## tmagloire1 one year ago Can anyone help me on this problem regarding implicit differentiation? Thanks http://prntscr.com/7u700y

1. DanJS

when differentiating y, remember to use the chain rule...

2. DanJS

For example, $\frac{ d }{ dx }[y^3] = \frac{ d }{ dy }[y^3]*\frac{ dy }{ dx }$

3. DanJS

Basic chain rule for this $\frac{ d }{ dx } = \frac{ d }{ dy }*\frac{ dy }{ dx }$

4. DanJS

Following the above example, $\frac{ d }{ dx }[y^3] = 3y^2*\frac{ dy }{ dx }$

5. DanJS

Do that for the y terms, and differentiate the x terms normally, then solve for dy/dx

6. tmagloire1

Okay I'll try it and tell you what I get.

7. DanJS

k

8. tmagloire1

Okay I am actually still very confused. Am i supposed to find the second derivative of 5x^2 + y4 = −9 and then use implicit differentiation?

9. DanJS

Yes you want to find the second derivative of the given thing with respect to X, but to take the derivative w.r.t.
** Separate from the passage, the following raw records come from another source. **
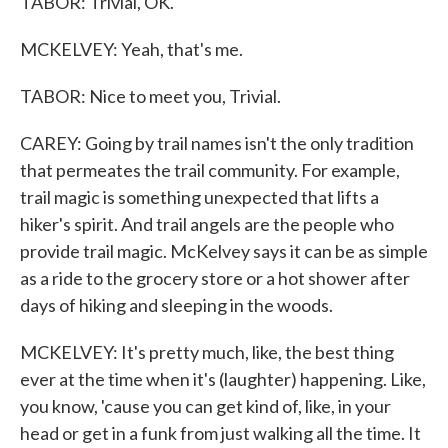
TABOR: Trivial, OK.
MCKELVEY: Yeah, that's me.
TABOR: Nice to meet you, Trivial.
CAREY: Going by trail names isn't the only tradition
that permeates the trail community. For example,
trail magic is something unexpected that lifts a
hiker's spirit. And trail angels are the people who
provide trail magic. McKelvey says it can be as simple
as a ride to the grocery store or a hot shower after
days of hiking and sleeping in the woods.
MCKELVEY: It's pretty much, like, the best thing
ever at the time when it's (laughter) happening. Like,
you know, 'cause you can get kind of, like, in your
head or get in a funk from just walking all the time. It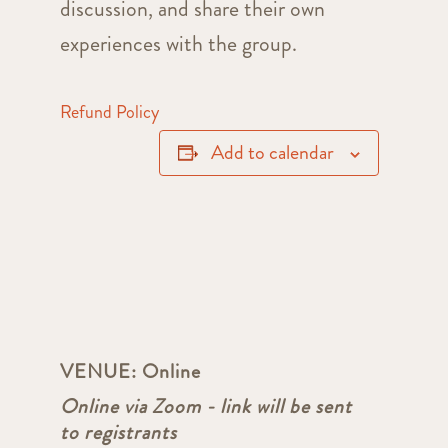
discussion, and share their own
experiences with the group.
Refund Policy
Add to calendar
VENUE:
Online
Online via Zoom - link will be sent
to registrants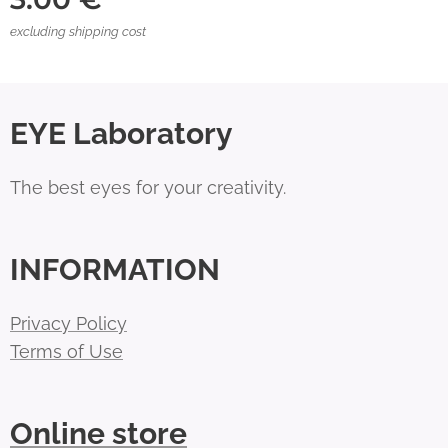
excluding shipping cost
EYE Laboratory
The best eyes for your creativity.
INFORMATION
Privacy Policy
Terms of Use
Online store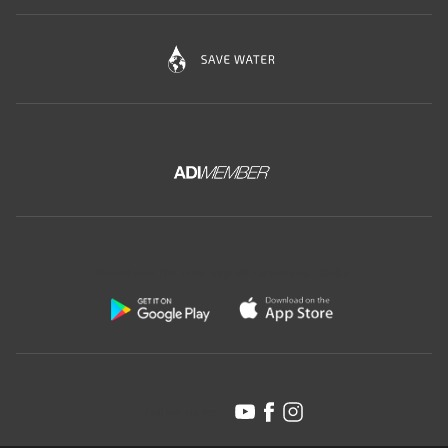
Download the free app of Ceramica Globo:
Follow us on: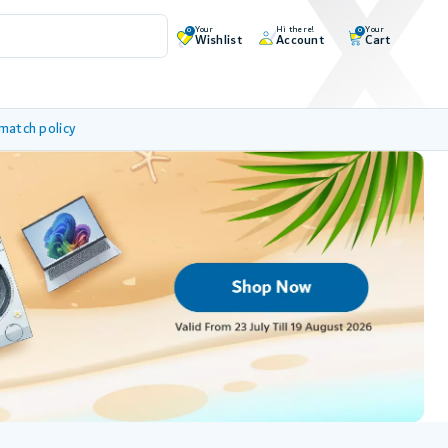
Your
Hi there!
Your
0
0
Wishlist
Account
Cart
 match policy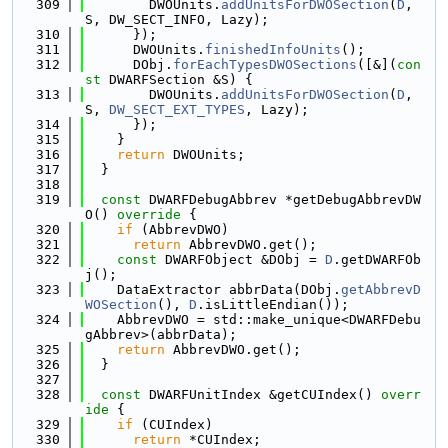
  309
        DWOUnits.
addUnitsForDWOSection
(
D
, 
S, DW_SECT_INFO, Lazy);
  310
      });
  311
      DWOUnits.
finishedInfoUnits
();
  312
      DObj.
forEachTypesDWOSections
([&](
con
st
 DWARFSection &S) {
  313
        DWOUnits.
addUnitsForDWOSection
(
D
, 
S, 
DW_SECT_EXT_TYPES
, Lazy);
  314
      });
  315
    }
  316
return
 DWOUnits;
  317
  }
  318
  319
const
 DWARFDebugAbbrev *getDebugAbbrevDW
O()
 override 
{
  320
if
 (AbbrevDWO)
  321
return
 AbbrevDWO.get();
  322
const
 DWARFObject &DObj = 
D
.getDWARFOb
j();
  323
    DataExtractor abbrData(DObj.
getAbbrevD
WOSection
(), 
D
.isLittleEndian());
  324
    AbbrevDWO = std::make_unique<DWARFDebu
gAbbrev>(abbrData);
  325
return
 AbbrevDWO.get();
  326
  }
  327
  328
const
 DWARFUnitIndex &getCUIndex()
 overr
ide 
{
  329
if
 (CUIndex)
  330
return
 *CUIndex;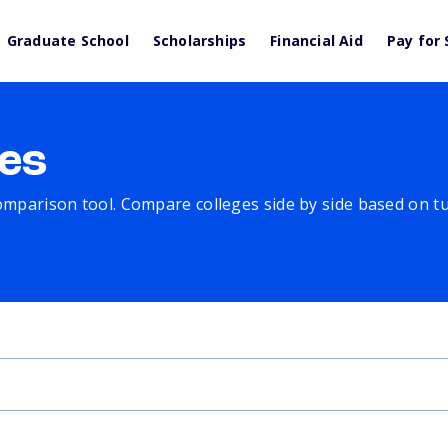
Graduate School
Scholarships
Financial Aid
Pay for 
es
comparison tool. Compare colleges side by side based on tuit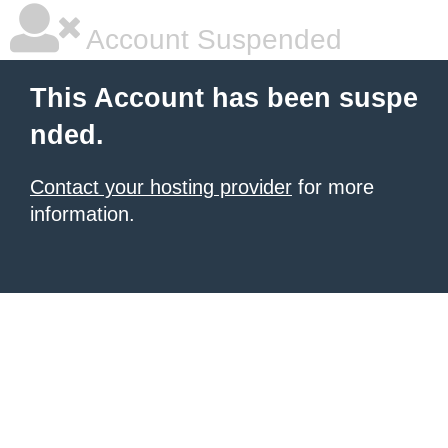
Account Suspended
This Account has been suspe
nded.
Contact your hosting provider
for more
information.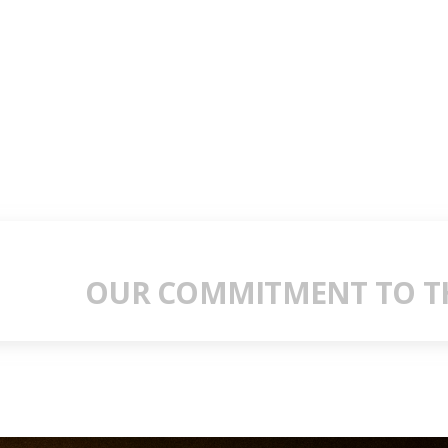
OUR COMMITMENT TO TH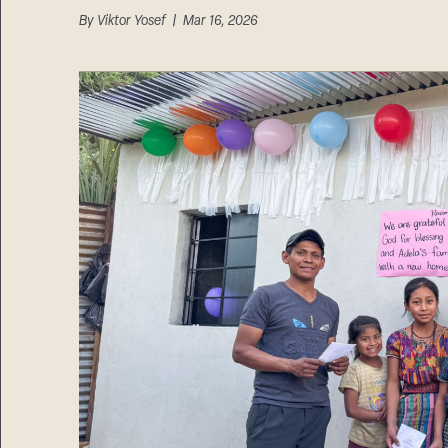
By
Viktor Yosef
| Mar 16, 2026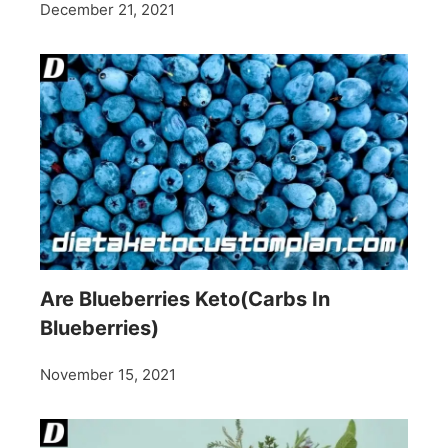
December 21, 2021
Are Blueberries Keto(Carbs In
Blueberries)
November 15, 2021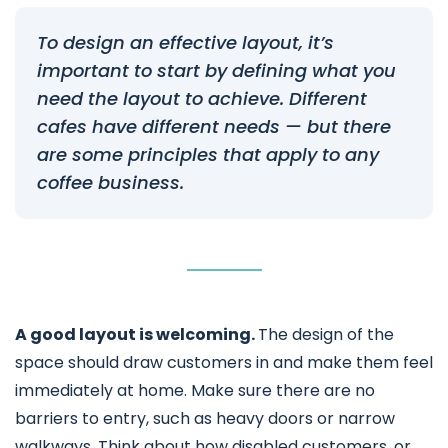
To design an effective layout, it’s
important to start by defining what you
need the layout to achieve. Different
cafes have different needs — but there
are some principles that apply to any
coffee business.
A good layout is welcoming.
The design of the
space should draw customers in and make them feel
immediately at home. Make sure there are no
barriers to entry, such as heavy doors or narrow
walkways. Think about how disabled customers, or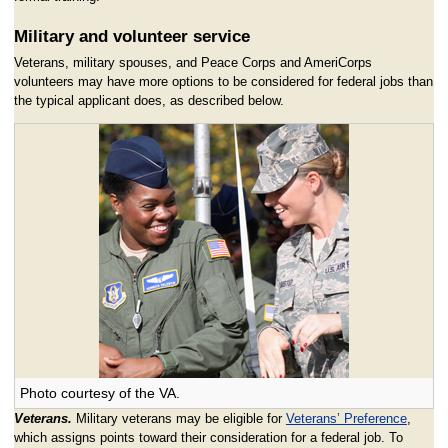
Military and volunteer service
Veterans, military spouses, and Peace Corps and AmeriCorps
volunteers may have more options to be considered for federal jobs than
the typical applicant does, as described below.
Photo courtesy of the VA.
Veterans.
Military veterans may be eligible for
Veterans’ Preference
,
which assigns points toward their consideration for a federal job. To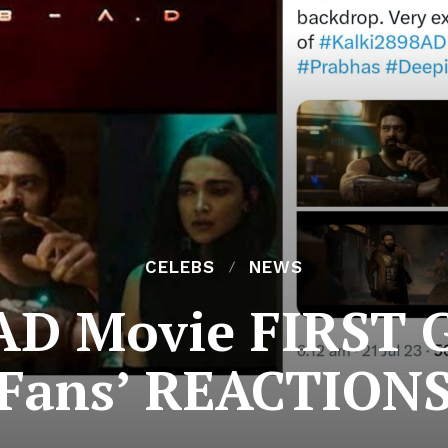
CELEBS
NEWS
 AD Movie FIRST G
Fans’ REACTION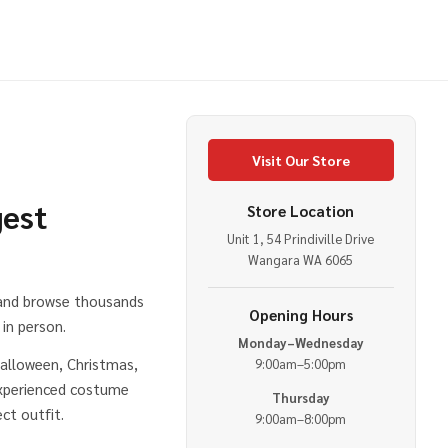
Visit Our Store
gest
Store Location
Unit 1, 54 Prindiville Drive
e
Wangara WA 6065
 and browse thousands
Opening Hours
in person.
Monday–Wednesday
alloween, Christmas,
9:00am–5:00pm
experienced costume
Thursday
ct outfit.
9:00am–8:00pm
X of the Y term, you have to use that chain rule... here ill type it out

10. DanJS

$\frac{ d }{ dx }[5x^2]+\frac{ d }{ dx }y^4 = \frac{ d }{ dx }[-9]$ $\frac{ d }{ dx }[5x^2]+\frac{ d }{ dy }y^4*\frac{ dy }{ dx } = \frac{ d }{ dx }[9]$

11. DanJS

now take derivative of y term with respect to y like normal, but you have to put the y' on there too from the chain rule.

12. DanJS

$\frac{ d }{ dx }[5x^2]+\frac{ d }{ dy }y^4*\frac{ dy }{ dx } = \frac{ d }{ dx }[-9]$ $10x^2+4y^3*\frac{ dy }{ dx } = 0$

13. DanJS

Solve that for dy/dx and that is your first derivative...

14. DanJS

Or just remember, if you are taking the derivative of a Y term, tag on a dy/dx next to it ...basically

15. tmagloire1

Okay for the first derivative I got : dy/dx= -10x^2 / 4y^3

16. tmagloire1

And then take the derivative again?

17. DanJS

So you get, $\frac{ dy }{ dx } = \frac{ -10x^2 }{ 4y^3 }$ right

18. DanJS

This time you need the product or the quotient rule and the chain rule...

19. DanJS

I can start typing it out...

20. tmagloire1

Im using the quotient rule

21. DanJS

$\frac{ d }{ dx }\frac{ dy }{ dx } = \frac{ d^2y }{ dx^2 }$ k, ill start typing it

22. tmagloire1

I got : -80xy^3 +120x^2y^2 / (4y^3)^2

23. DanJS

$\frac{ d^2y }{ dx^2 } = \frac{ d }{ dx}\frac{ -5x^2 }{ 2y^3 }$

24. tmagloire1

Oh I think I took the derivative of the wrong thing?

25. tmagloire1

So it would be -20 when you plug in x and y

26. DanJS

$\frac{ d^2y }{ dx^2 }=\frac{ 2y^2*-10x - [-5x*6y^2*\frac{ dy }{ dx } ]}{ 4y^6 }$

27. DanJS

That is the quotient rule , using the chain rule on the y term in the numorator.

28. tmagloire1

So am I supposed to plug in x and y into which equation?

29. DanJS

yes, but notice the second derivative has a term of the first derivative in the numerator... but you know what dy/dx is , so sub that in first

30. DanJS

$\frac{ dy }{ dx } = \frac{ -5x^2 }{ 2y^3 }$ reduced fraction... Sub that in for dyy/dx in the second derivative then plug in the x and y and solve...

31. DanJS

Less writing overall if you want to use y' and y'' instead of dy/dx things

32. DanJS

goodluck, i dont want to calculate it.

33. anonymous

$\large \color{blue}{\checkmark}$

34. tmagloire1

I got -310

35. tmagloire1

Thanks for all the help!

36. DanJS

yw, just get that Leibanitz notation dy/dx crap down, it makes the chain rule and this stuff easier i think .. goodluck

37. tmagloire1

Okay I will try using it more.